Avec sa femme, le marquis est allé à Beauregard rendre visite au marquis de Sérent que les affaires de Bretagne menacent de dépouiller de ses fonctions de gouverneur auprès des fils du comte d'Artois. Il a trouvé les Sérent assez ennuyés et dépités, pas encore découragés, car ils savent le frère du Roi décidé à les défendre. Le lendemain 22 juillet, «Mgr le comte d'Artois a eu une prise très vive avec Mgr l'archevêque de Sens, relativement à M. le marquis de Sérent. L'archevêque lui ayant dit qu'on pourrait trouver un autre homme pour élever Mgrs les ducs d'Angoulême et de Berry, Mgr le comte d'Artois lui a répondu que l'estime qu'il avait pour le gouverneur de ses enfants ne lui permettait pas de les confier en d'autres mains, et qu'ils suivraient le marquis de Sérent dans l'exil qu'on ordonnerait et que c'était à Mgr l'archevêque de Sens à voir s'il voulait outrer assez les choses pour exiler, par contre-coup, les petits-fils de France».

Ainsi monté, le prince court chez le Roi chez qui il reste trois quarts d'heure en conversation. «Il en est sorti fort rouge, mais, en somme, ayant gain de cause, puisqu'il paraît décidé que l'on ne sévira pas autant qu'on le voulait dans la personne du marquis de Sérent. Mais on ne sait pas positivement s'il est exilé à Beauregard ou s'il a simplement défense de paraître à la Cour.»

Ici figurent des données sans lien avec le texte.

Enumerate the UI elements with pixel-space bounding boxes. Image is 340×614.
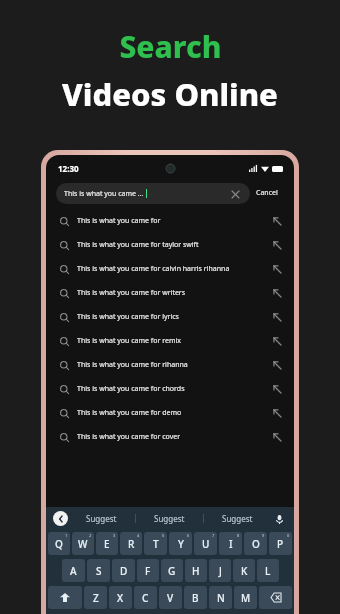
staticText: Z [93,591,99,605]
staticText: S [96,564,102,578]
button[interactable]: I [219,532,242,555]
button[interactable]: G [161,559,183,582]
staticText: T [153,537,159,551]
button[interactable]: This is what you came for remix [46,329,294,353]
button[interactable]: This is what you came for lyrics [46,305,294,329]
button[interactable]: A [62,559,85,582]
button[interactable]: C [134,586,157,609]
staticText: 7 [212,533,215,538]
button[interactable]: K [233,559,255,582]
staticText: This is what you came for [77,216,267,226]
staticText: Suggest [222,513,253,524]
staticText: L [265,564,271,578]
staticText: Search [119,26,222,67]
staticText: 6 [187,533,190,538]
button[interactable]: U [194,532,217,555]
staticText: Y [178,537,184,551]
staticText: 12:30 [58,163,79,174]
staticText: 3 [113,533,116,538]
staticText: This is what you came for cover [77,432,267,442]
button[interactable]: Clear [228,187,242,201]
button[interactable]: H [185,559,207,582]
staticText: This is what you came for rihanna [77,360,267,370]
button[interactable]: L [257,559,279,582]
staticText: F [145,564,151,578]
staticText: 8 [237,533,240,538]
staticText: W [78,537,88,551]
button[interactable]: S [87,559,110,582]
staticText: D [120,564,128,578]
staticText: Suggest [86,513,117,524]
staticText: Videos Online [62,73,278,115]
button[interactable]: W [72,532,94,555]
staticText: N [217,591,225,605]
staticText: A [70,564,77,578]
staticText: Q [55,537,63,551]
button[interactable]: Z [84,586,107,609]
button[interactable]: This is what you came for demo [46,401,294,425]
button[interactable]: R [120,532,142,555]
staticText: R [128,537,135,551]
staticText: This is what you came for demo [77,408,267,418]
button[interactable]: Y [169,532,192,555]
staticText: 4 [137,533,140,538]
staticText: J [219,564,222,578]
staticText: B [192,591,199,605]
staticText: P [277,537,284,551]
staticText: E [104,537,110,551]
button[interactable]: Back [53,511,68,526]
button[interactable]: F [137,559,159,582]
staticText: V [167,591,174,605]
button[interactable]: Cancel [250,184,284,202]
staticText: This is what you came for taylor swift [77,240,267,250]
staticText: Cancel [256,188,278,198]
button[interactable]: Suggest [136,507,203,530]
staticText: 1 [65,533,68,538]
staticText: 9 [262,533,265,538]
button[interactable]: This is what you came for writers [46,281,294,305]
button[interactable]: Suggest [68,507,135,530]
staticText: Suggest [154,513,185,524]
button[interactable]: V [159,586,182,609]
button[interactable]: This is what you came for rihanna [46,353,294,377]
button[interactable]: Suggest [204,507,271,530]
staticText: This is what you came for calvin harris … [77,264,267,274]
button[interactable]: B [184,586,207,609]
staticText: This is what you came for [64,189,145,199]
staticText: C [142,591,149,605]
staticText: H [192,564,200,578]
button[interactable]: N [209,586,232,609]
button[interactable]: E [96,532,118,555]
staticText: M [241,591,251,605]
staticText: G [168,564,176,578]
staticText: This is what you came for remix [77,336,267,346]
button[interactable]: This is what you came for [46,209,294,233]
button[interactable]: This is what you came for chords [46,377,294,401]
button[interactable]: P [269,532,292,555]
staticText: This is what you came for chords [77,384,267,394]
staticText: 5 [162,533,165,538]
staticText: 2 [89,533,92,538]
staticText: This is what you came for writers [77,288,267,298]
button[interactable]: Backspace [259,586,292,609]
button[interactable]: Voice input [271,511,287,527]
button[interactable]: This is what you came for taylor swift [46,233,294,257]
button[interactable]: Q [48,532,70,555]
staticText: I [229,537,233,551]
staticText: K [241,564,248,578]
staticText: 0 [287,533,290,538]
button[interactable]: D [112,559,135,582]
staticText: O [252,537,260,551]
staticText: This is what you came for lyrics [77,312,267,322]
button[interactable]: M [234,586,257,609]
button[interactable]: J [209,559,231,582]
button[interactable]: Shift [48,586,82,609]
button[interactable]: T [144,532,167,555]
button[interactable]: X [109,586,132,609]
staticText: X [117,591,124,605]
button[interactable]: This is what you came for calvin harris … [46,257,294,281]
button[interactable]: This is what you came for [56,183,250,204]
button[interactable]: O [244,532,267,555]
button[interactable]: This is what you came for cover [46,425,294,449]
staticText: U [202,537,210,551]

Les événements de Dauphiné ne laissent pas d'inquiéter aussi. «Le maréchal de Vaux[29] qu'on y a envoyé est personnellement respecté; mais ayant voulu exercer les pouvoirs que la grande patente de commandement donne sur le civil comme sur le militaire, on lui a observé que les bourgeois ne pouvaient être soumis à l'autorité que d'après l'enregistrement de sa grande patente, et que le Parlement ne pouvant s'assembler, cet enregistrement était impossible à effectuer. Il a fallu en conséquence renvoyer à Grenoble M. de Tonnerre qui en revenait et n'était plus qu'à vingt lieues de Paris. On réglera le pouvoir de ces deux commandants, ou on ne réglera rien, laissant aller tout cela comme cela pourra aller[30]».

[29] Noël de Jourdan, comte de Vaux, né en 1705, entré au service en 1724. Après des services éclatants surtout pendant la guerre de Sept Ans, il devint lieutenant général en 1759, commanda en chef dans la Corse, soumit l'île en trois mois; maréchal en 1783, mort en 1788. Le général Canonge lui a consacré une étude militaire très fouillée (Le _Carnet_, 1905).

[30] La vérité est que le maréchal de Vaux dut transiger pour rendre aux Dauphinois leurs Etats particuliers. Voir la note plus loin.